*** Opening DATASET ***
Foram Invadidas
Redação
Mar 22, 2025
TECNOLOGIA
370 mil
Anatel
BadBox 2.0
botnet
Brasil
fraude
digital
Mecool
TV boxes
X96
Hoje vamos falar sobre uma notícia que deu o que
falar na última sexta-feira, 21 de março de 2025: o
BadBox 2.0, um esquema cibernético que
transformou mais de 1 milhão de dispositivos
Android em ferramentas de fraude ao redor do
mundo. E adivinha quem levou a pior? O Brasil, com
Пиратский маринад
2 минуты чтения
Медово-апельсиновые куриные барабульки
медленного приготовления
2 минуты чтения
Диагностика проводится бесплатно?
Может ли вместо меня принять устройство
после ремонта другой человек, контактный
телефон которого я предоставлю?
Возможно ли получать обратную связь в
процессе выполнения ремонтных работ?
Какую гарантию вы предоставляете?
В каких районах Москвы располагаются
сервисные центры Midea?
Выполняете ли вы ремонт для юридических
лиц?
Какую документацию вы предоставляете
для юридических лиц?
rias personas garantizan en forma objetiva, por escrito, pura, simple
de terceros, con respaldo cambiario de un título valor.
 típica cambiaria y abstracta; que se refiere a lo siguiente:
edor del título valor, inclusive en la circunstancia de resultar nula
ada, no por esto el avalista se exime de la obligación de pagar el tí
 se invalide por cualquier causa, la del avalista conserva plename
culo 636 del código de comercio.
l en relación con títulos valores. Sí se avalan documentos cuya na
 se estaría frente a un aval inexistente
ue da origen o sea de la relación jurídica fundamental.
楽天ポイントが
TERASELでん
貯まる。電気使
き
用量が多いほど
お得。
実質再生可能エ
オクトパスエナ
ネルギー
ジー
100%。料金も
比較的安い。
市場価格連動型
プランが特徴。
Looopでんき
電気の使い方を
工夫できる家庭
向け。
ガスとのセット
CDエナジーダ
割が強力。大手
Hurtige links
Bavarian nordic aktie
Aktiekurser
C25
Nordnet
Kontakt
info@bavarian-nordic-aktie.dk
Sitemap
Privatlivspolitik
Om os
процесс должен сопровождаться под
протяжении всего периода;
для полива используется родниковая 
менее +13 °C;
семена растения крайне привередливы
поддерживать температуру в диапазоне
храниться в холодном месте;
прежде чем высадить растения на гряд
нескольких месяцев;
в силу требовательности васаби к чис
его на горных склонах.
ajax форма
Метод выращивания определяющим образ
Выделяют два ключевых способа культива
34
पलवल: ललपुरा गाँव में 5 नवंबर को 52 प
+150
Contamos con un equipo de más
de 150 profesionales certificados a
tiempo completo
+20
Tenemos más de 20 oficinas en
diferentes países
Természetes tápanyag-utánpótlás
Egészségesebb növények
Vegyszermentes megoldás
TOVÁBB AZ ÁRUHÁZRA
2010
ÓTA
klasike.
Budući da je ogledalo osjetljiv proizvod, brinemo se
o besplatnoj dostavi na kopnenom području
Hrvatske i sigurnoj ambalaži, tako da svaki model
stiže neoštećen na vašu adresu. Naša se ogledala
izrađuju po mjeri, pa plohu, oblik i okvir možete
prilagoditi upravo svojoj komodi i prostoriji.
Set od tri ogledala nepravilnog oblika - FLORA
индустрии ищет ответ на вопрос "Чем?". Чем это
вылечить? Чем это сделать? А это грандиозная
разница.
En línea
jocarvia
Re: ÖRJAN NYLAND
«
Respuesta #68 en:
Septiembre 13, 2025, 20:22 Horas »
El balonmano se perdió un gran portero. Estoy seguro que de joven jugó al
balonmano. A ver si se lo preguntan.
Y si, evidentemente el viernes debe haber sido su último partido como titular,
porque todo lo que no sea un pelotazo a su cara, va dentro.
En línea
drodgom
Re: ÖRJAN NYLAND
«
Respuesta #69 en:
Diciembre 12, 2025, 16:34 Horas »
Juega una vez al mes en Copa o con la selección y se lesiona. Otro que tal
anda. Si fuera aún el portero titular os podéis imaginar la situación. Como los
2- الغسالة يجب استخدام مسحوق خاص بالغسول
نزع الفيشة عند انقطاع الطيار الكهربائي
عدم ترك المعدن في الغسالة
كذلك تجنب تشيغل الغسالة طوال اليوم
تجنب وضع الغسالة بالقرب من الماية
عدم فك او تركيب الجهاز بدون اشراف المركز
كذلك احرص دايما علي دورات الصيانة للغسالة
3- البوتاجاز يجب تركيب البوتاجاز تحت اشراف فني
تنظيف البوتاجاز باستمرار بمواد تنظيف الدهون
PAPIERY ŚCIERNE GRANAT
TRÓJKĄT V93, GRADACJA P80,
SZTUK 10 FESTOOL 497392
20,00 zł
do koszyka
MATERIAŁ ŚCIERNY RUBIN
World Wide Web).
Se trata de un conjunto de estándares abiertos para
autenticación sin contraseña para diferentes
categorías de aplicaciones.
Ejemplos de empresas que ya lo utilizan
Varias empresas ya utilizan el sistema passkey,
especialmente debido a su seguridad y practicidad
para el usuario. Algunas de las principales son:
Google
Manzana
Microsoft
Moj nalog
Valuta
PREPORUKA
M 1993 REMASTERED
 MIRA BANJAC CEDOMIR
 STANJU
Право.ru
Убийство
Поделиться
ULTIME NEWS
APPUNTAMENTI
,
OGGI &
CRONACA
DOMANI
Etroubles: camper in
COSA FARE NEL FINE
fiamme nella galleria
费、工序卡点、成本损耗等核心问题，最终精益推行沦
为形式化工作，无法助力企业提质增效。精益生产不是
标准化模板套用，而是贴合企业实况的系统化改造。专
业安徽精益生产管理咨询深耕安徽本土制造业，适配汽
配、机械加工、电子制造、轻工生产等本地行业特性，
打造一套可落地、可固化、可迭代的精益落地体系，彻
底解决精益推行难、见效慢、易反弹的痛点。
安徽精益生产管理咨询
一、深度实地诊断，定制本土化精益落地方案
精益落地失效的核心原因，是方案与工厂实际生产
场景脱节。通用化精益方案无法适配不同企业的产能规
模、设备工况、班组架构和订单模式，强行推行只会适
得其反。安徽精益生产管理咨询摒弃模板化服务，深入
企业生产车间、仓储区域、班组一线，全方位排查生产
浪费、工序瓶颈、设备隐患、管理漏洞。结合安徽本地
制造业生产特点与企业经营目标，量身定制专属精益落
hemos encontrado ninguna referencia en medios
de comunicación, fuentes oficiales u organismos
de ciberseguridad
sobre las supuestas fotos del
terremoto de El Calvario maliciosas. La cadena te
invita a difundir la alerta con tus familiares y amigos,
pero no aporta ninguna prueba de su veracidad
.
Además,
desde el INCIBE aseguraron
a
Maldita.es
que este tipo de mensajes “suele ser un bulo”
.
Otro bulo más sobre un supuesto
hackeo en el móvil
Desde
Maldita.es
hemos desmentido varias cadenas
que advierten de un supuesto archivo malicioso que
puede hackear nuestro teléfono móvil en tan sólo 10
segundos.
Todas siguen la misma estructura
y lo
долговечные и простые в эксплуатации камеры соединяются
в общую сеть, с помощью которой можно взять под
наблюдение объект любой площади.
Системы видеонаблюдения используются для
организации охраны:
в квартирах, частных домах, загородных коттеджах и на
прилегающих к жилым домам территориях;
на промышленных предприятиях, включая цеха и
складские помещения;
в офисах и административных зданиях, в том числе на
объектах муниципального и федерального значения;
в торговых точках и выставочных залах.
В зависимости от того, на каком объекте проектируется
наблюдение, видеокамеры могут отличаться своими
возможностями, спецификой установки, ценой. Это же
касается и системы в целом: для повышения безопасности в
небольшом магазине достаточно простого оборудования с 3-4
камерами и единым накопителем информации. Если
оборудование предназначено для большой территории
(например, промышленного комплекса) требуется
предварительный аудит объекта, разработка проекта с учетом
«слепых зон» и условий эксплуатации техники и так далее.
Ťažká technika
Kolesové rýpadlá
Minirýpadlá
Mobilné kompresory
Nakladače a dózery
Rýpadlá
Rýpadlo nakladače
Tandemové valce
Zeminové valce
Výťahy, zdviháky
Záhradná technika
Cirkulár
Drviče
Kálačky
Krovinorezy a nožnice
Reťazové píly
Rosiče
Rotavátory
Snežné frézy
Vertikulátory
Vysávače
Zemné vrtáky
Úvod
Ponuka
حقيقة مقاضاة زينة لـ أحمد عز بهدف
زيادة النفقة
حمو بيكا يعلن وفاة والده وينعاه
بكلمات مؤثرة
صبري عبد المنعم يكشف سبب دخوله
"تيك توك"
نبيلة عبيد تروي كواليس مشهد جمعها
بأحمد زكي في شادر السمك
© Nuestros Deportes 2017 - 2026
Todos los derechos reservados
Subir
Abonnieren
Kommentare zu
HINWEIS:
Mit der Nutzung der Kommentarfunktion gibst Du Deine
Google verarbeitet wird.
*** Closing DATASET ***
→ WORK TO BE COMPLETED: In the listing above, find the line containing "hackeo en el móvil" and the line containing "Výťahy, zdviháky", then repeat those two lines and everything between them exactly.

→ THE COMPLETED TASK:
hackeo en el móvil
Desde
Maldita.es
hemos desmentido varias cadenas
que advierten de un supuesto archivo malicioso que
puede hackear nuestro teléfono móvil en tan sólo 10
segundos.
Todas siguen la misma estructura
y lo
долговечные и простые в эксплуатации камеры соединяются
в общую сеть, с помощью которой можно взять под
наблюдение объект любой площади.
Системы видеонаблюдения используются для
организации охраны:
в квартирах, частных домах, загородных коттеджах и на
прилегающих к жилым домам территориях;
на промышленных предприятиях, включая цеха и
складские помещения;
в офисах и административных зданиях, в том числе на
объектах муниципального и федерального значения;
в торговых точках и выставочных залах.
В зависимости от того, на каком объекте проектируется
наблюдение, видеокамеры могут отличаться своими
возможностями, спецификой установки, ценой. Это же
касается и системы в целом: для повышения безопасности в
небольшом магазине достаточно простого оборудования с 3-4
камерами и единым накопителем информации. Если
оборудование предназначено для большой территории
(например, промышленного комплекса) требуется
предварительный аудит объекта, разработка проекта с учетом
«слепых зон» и условий эксплуатации техники и так далее.
Ťažká technika
Kolesové rýpadlá
Minirýpadlá
Mobilné kompresory
Nakladače a dózery
Rýpadlá
Rýpadlo nakladače
Tandemové valce
Zeminové valce
Výťahy, zdviháky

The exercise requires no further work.